─── Exercise materials

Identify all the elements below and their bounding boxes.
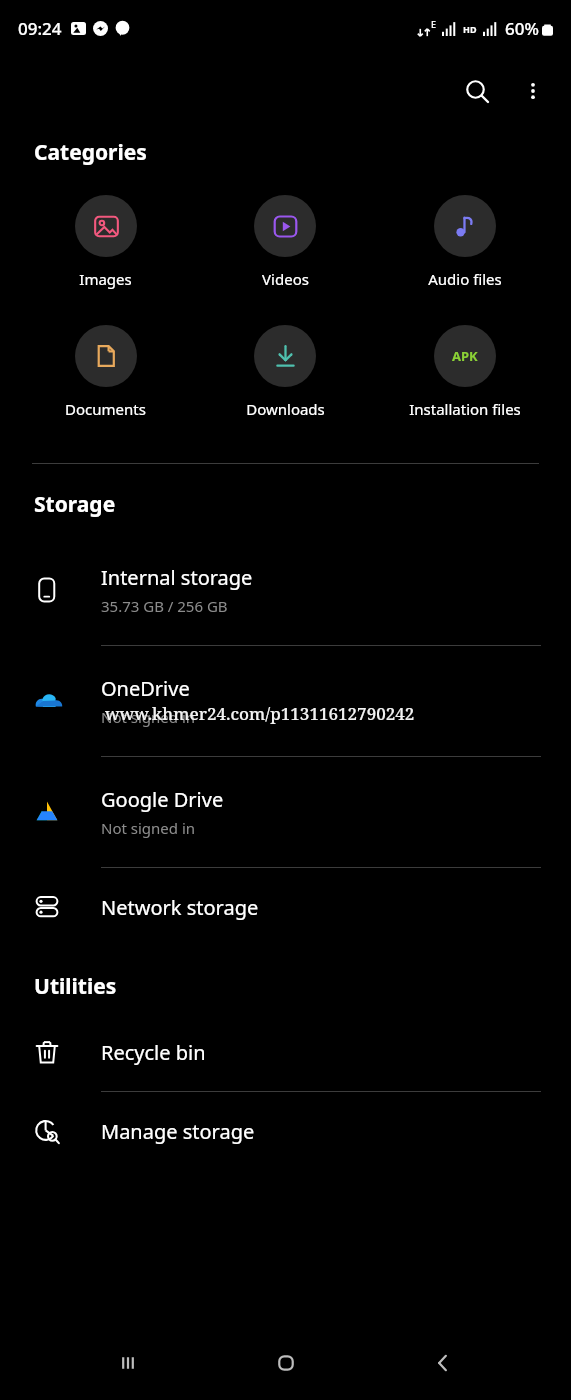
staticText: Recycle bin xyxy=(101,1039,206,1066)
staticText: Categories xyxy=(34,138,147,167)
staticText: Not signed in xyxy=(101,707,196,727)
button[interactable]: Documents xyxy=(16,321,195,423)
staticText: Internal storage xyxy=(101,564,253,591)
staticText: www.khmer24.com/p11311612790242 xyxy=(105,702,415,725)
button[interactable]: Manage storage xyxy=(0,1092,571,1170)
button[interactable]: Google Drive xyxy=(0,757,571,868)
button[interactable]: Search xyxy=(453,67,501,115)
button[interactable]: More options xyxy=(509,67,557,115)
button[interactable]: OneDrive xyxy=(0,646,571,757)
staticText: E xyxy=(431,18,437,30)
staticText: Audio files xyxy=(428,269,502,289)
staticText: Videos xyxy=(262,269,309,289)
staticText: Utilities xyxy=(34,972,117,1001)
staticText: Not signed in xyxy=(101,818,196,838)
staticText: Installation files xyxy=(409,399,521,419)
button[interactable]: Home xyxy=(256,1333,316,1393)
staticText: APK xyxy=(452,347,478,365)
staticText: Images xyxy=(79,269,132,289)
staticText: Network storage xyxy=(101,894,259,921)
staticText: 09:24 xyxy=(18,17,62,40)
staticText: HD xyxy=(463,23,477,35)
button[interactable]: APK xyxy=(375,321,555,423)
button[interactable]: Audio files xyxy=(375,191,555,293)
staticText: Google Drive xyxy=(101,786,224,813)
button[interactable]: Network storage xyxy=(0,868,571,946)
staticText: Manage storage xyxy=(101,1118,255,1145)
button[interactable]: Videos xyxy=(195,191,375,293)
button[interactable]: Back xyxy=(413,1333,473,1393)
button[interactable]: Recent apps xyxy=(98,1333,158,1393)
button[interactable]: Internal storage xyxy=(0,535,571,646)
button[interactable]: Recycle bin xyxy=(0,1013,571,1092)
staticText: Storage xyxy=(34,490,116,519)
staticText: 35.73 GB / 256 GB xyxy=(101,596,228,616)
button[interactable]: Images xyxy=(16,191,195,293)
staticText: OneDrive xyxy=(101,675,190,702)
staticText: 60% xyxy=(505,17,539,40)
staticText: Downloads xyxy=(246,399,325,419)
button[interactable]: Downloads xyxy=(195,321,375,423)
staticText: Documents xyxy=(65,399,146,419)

──────
─── Exercise materials

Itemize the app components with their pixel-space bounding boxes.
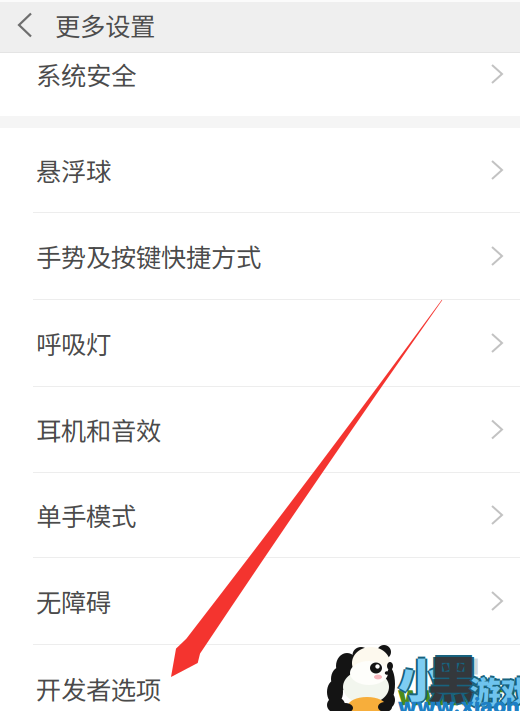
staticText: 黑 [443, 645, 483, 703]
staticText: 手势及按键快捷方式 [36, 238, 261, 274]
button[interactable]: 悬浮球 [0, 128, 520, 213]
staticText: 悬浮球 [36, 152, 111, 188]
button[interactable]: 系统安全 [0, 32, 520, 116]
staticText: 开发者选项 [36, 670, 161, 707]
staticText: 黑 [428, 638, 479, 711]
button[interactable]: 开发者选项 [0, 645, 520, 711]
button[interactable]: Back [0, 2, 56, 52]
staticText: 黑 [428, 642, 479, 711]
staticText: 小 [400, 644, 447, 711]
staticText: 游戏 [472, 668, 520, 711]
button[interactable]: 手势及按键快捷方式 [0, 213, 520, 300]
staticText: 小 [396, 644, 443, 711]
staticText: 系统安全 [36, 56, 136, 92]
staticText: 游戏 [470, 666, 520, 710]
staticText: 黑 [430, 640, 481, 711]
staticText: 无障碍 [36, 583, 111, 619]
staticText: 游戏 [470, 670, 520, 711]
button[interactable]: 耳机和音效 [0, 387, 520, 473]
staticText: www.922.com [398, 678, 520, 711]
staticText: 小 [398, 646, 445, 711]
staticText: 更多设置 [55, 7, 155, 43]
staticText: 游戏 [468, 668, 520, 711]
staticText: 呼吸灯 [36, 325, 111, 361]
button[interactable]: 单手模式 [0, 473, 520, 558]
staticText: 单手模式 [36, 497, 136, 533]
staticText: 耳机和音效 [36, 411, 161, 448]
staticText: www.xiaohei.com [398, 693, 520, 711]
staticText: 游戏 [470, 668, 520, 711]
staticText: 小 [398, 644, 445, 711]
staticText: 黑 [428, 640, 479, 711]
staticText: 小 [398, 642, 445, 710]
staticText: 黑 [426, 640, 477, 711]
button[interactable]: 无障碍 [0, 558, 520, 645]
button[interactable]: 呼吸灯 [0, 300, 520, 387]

──────

Aim of the exercise
Which of the lines in the data contain the string "Documents"? Return each one.

Solution to this task
button[interactable]: Documents xyxy=(16,321,195,423)
staticText: Documents xyxy=(65,399,146,419)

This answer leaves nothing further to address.